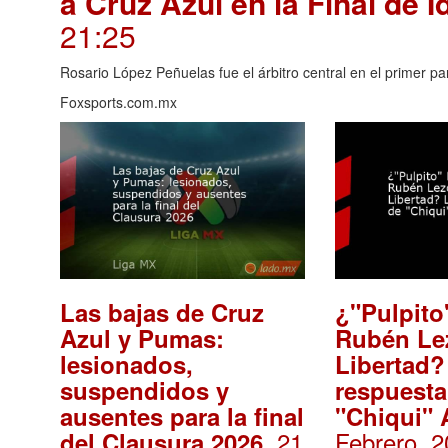
a Cruz Azul en la Final de 
21:25
Rosario López Peñuelas fue el árbitro central en el primer pa
Foxsports.com.mx
Las bajas de Cruz
¿"Pulpito
Azul y Pumas:
Rubén Le
lesionados,
Libertad?
suspendidos y
respuesta
ausentes para la final
"Chiqui" 
. 21
Febrero, 2
del Clausura 2026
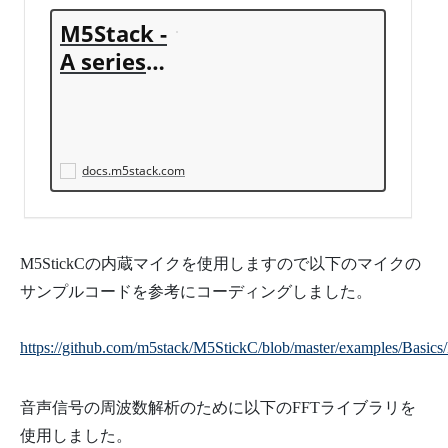
M5Stack -
A series o
f modula
r stackab
le develo
pment de
docs.m5stack.com
vices
M5StickCの内蔵マイクを使用しますので以下のマイクの
サンプルコードを参考にコーディングしました。
https://github.com/m5stack/M5StickC/blob/master/examples/Basic
音声信号の周波数解析のために以下のFFTライブラリを
使用しました。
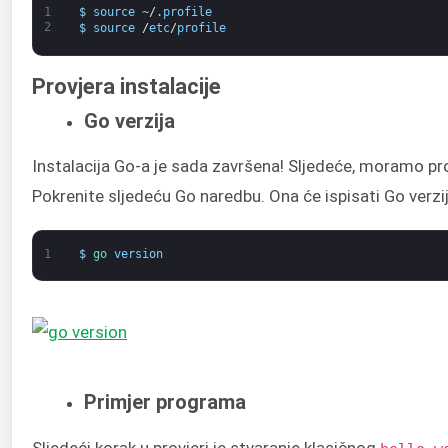
1
$
source
~
/
.
profile
2
$
source
/
etc
/
profile
Provjera instalacije
Go verzija
Instalacija Go-a je sada završena! Sljedeće, moramo provj
Pokrenite sljedeću Go naredbu. Ona će ispisati Go verzij
1
$
go 
version
Primjer programa
Sljedeći korak u provjeri je stvaranje klasičnog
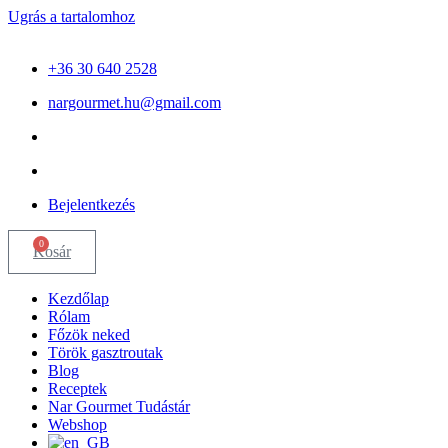
Ugrás a tartalomhoz
+36 30 640 2528
nargourmet.hu@gmail.com
Bejelentkezés
0
Kosár
Kezdőlap
Rólam
Főzök neked
Török gasztroutak
Blog
Receptek
Nar Gourmet Tudástár
Webshop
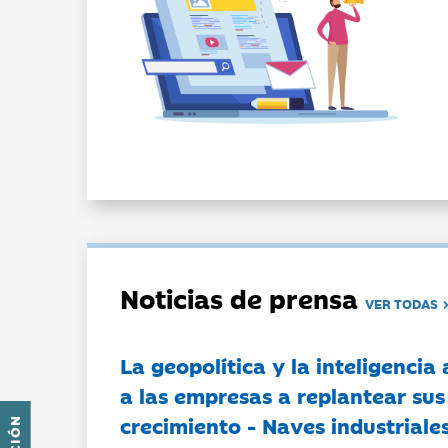
Noticias de prensa
VER TODAS
La geopolítica y la inteligencia 
a las empresas a replantear sus
crecimiento - Naves industriales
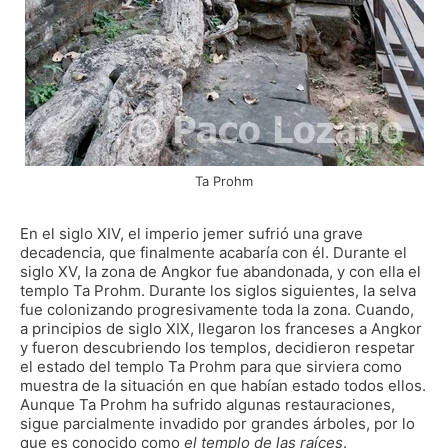
Ta Prohm
En el siglo XIV, el imperio jemer sufrió una grave
decadencia, que finalmente acabaría con él. Durante el
siglo XV, la zona de Angkor fue abandonada, y con ella el
templo Ta Prohm. Durante los siglos siguientes, la selva
fue colonizando progresivamente toda la zona. Cuando,
a principios de siglo XIX, llegaron los franceses a Angkor
y fueron descubriendo los templos, decidieron respetar
el estado del templo Ta Prohm para que sirviera como
muestra de la situación en que habían estado todos ellos.
Aunque Ta Prohm ha sufrido algunas restauraciones,
sigue parcialmente invadido por grandes árboles, por lo
que es conocido como
el templo de las raíces
.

● TASK INSTRUCTIONS: For this exercise, copy word for word the line that contains "Aunque Ta Prohm" and every line after it, ending with the last line of the entries above.

● SOLUTION:
Aunque Ta Prohm ha sufrido algunas restauraciones,
sigue parcialmente invadido por grandes árboles, por lo
que es conocido como
el templo de las raíces
.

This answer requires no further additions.